_THE TASK_. Once the images are set aside, output the listing exactly as it stands.

_SUPPLIED MATERIAL_.
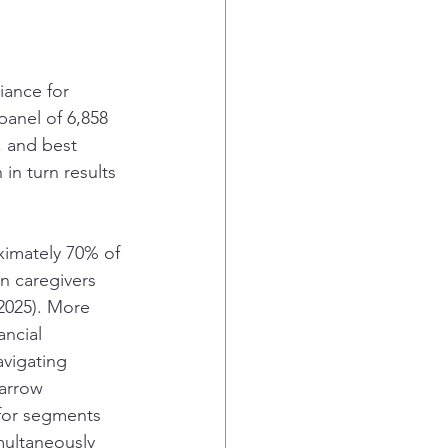
iance for 
panel of 6,858 
, and best 
in turn results 
ximately 70% of 
n caregivers 
2025). More 
ancial 
navigating 
narrow 
 for segments 
multaneously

_RESPONSE_.
iance for 
panel of 6,858 
, and best 
in turn results 
ximately 70% of 
n caregivers 
2025). More 
ancial 
navigating 
narrow 
 for segments 
multaneously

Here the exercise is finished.